### Exercise requirements
Every record below should be printed exactly, except for the pictures.

[Page images and extracted text]
::::::
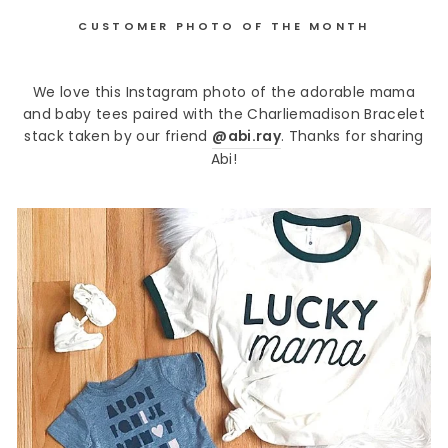
CUSTOMER PHOTO OF THE MONTH
We love this Instagram photo of the adorable mama
and baby tees paired with the Charliemadison Bracelet
stack taken by our friend
@abi.ray
. Thanks for sharing
Abi!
::::::
### Response to this exercise
CUSTOMER PHOTO OF THE MONTH
We love this Instagram photo of the adorable mama
and baby tees paired with the Charliemadison Bracelet
stack taken by our friend
@abi.ray
. Thanks for sharing
Abi!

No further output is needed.